Lavori come altri

Robusti i western di Anthony Mann. Col fidato James Stewart, un personaggio determinato a far giustizia, vendetta. "L'uomo di Laramie", del 1955, mostra il technicolor della curata scenografia del regista, il battito d'un intreccio fatale.

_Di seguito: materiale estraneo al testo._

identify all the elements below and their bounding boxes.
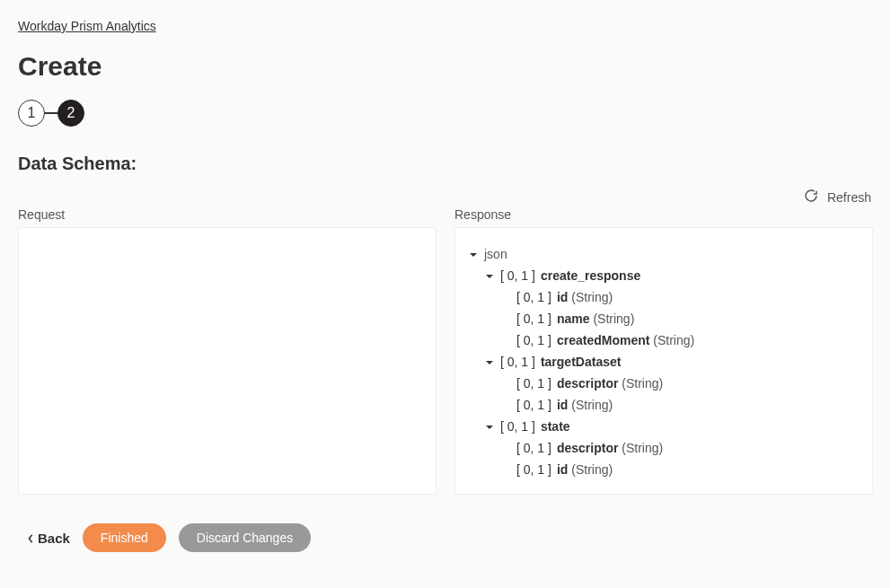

Dove non riuscì la luna, poté il regista. Cambi i nomi e nulla resta. E' della "Columbia", "in Cinemascope", quest'intensa avventura di frontiere. Dopo i ringraziamenti "ai cittadini e alle autorità governative del Messico, dove questo film è stato girato", ecco un wagonman che viene da Laramie (non è di lì) e attira mille sospetti. Sguardi, signor Lockhart, guardi! Lei, comandante in incognito, a caricare e smerciare! Carri in fiamme, muli ammazzati, begli affari, coi "Waggoman". Non ci vede più Will Lockhart. Si sa, da quelle parti non se le mandano a dire, se le danno direttamente. Ma la strada della vendetta per il fratello soldato è lunga e scoscesa.

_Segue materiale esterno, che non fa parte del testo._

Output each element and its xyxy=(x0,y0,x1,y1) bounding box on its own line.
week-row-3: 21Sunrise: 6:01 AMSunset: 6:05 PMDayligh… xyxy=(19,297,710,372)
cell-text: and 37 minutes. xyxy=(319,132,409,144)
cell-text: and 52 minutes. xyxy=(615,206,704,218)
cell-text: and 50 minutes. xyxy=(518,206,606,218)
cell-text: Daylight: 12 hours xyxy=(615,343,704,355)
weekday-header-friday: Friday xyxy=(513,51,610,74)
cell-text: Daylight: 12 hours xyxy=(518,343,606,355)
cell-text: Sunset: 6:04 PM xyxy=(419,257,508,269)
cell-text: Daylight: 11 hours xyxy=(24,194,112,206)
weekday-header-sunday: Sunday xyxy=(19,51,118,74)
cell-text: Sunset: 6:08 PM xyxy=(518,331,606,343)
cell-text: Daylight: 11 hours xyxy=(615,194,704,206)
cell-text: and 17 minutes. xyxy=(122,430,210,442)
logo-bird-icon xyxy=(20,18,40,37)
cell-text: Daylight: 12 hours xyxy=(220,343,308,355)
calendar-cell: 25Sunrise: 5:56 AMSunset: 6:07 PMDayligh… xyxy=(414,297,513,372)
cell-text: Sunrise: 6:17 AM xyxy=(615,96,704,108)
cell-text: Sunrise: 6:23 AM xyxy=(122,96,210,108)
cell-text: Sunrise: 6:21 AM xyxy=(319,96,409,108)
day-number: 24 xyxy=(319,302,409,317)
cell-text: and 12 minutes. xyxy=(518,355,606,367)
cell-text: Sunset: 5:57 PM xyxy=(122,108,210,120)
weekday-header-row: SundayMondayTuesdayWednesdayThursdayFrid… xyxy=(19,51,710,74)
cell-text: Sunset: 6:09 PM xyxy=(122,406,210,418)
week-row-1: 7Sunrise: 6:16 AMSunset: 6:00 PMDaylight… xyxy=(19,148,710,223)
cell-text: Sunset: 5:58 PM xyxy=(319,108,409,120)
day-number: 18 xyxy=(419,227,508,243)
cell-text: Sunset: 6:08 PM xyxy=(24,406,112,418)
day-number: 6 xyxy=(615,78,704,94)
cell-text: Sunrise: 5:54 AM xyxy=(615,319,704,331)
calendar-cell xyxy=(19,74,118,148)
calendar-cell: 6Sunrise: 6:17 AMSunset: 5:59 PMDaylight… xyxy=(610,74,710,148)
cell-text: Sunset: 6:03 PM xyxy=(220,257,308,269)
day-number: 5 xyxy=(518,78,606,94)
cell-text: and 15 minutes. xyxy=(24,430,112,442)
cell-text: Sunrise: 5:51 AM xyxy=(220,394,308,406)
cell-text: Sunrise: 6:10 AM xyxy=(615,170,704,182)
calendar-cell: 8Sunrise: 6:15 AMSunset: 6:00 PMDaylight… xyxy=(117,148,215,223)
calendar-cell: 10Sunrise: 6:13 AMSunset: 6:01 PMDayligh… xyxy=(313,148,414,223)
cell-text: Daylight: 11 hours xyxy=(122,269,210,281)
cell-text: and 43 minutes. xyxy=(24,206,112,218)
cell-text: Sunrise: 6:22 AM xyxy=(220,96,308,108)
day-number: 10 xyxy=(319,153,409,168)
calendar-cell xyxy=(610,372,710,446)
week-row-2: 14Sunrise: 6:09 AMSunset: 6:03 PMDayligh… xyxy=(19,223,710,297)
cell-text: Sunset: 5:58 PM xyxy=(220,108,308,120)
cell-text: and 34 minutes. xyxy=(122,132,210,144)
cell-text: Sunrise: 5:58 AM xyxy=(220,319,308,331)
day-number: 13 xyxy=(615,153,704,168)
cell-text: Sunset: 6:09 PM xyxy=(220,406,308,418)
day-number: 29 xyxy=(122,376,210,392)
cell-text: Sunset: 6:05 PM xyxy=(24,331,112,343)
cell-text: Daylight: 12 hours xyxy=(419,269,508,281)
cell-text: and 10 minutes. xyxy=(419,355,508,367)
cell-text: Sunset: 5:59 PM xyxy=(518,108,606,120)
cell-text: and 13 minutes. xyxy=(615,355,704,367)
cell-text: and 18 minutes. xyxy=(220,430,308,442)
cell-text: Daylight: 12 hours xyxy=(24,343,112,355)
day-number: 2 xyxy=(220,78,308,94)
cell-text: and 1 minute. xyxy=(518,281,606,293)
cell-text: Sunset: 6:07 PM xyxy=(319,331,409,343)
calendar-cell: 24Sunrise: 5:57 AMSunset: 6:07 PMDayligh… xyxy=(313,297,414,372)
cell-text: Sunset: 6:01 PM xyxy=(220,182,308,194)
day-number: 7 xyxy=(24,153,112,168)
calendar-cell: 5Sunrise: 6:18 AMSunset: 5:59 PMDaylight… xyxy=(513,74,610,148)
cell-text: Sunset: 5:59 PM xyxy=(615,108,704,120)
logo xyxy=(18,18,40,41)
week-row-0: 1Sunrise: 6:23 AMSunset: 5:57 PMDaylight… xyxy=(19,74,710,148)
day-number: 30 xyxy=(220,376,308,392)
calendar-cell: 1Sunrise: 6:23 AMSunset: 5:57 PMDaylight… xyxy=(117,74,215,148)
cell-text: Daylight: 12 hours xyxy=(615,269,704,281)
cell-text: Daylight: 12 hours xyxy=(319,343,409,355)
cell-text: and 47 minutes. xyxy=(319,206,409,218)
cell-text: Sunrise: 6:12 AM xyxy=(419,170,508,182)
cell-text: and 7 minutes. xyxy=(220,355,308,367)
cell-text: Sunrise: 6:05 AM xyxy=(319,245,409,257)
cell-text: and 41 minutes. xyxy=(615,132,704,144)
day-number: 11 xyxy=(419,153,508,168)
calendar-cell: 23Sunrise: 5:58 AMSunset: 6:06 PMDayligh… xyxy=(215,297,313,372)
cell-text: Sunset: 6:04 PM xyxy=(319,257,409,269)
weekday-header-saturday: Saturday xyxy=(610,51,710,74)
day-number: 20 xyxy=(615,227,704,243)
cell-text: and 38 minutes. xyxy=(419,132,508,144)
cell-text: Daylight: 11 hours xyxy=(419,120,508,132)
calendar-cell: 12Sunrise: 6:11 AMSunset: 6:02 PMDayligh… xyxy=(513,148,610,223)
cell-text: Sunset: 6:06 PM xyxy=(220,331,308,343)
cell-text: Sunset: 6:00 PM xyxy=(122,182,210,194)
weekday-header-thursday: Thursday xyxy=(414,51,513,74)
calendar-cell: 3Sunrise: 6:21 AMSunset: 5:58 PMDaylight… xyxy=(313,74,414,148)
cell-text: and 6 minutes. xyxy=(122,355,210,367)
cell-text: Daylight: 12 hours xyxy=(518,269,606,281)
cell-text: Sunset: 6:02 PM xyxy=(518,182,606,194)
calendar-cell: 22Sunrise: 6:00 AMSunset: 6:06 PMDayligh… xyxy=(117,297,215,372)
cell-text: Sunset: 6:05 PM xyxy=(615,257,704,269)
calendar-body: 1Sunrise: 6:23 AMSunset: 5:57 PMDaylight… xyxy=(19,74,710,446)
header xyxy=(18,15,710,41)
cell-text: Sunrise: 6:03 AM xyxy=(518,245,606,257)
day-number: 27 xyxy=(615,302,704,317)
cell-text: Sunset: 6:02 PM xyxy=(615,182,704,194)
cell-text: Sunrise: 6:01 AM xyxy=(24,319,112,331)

T'intrattieni e guardi attorno, con Anthony Mann. Piacere per gli occhi. "Sceriffo onesto!", "Sicuro, sicuro...". A mezz'ora dalla fine muore il più cattivo, non l'unico. Il personaggio di James Stewart e il ritmo incalzante, rendono ottima questa pellicola su responsabilità e, perché no, pacifismo, ché l'uomo da Laramie non ha mai ucciso nessuno.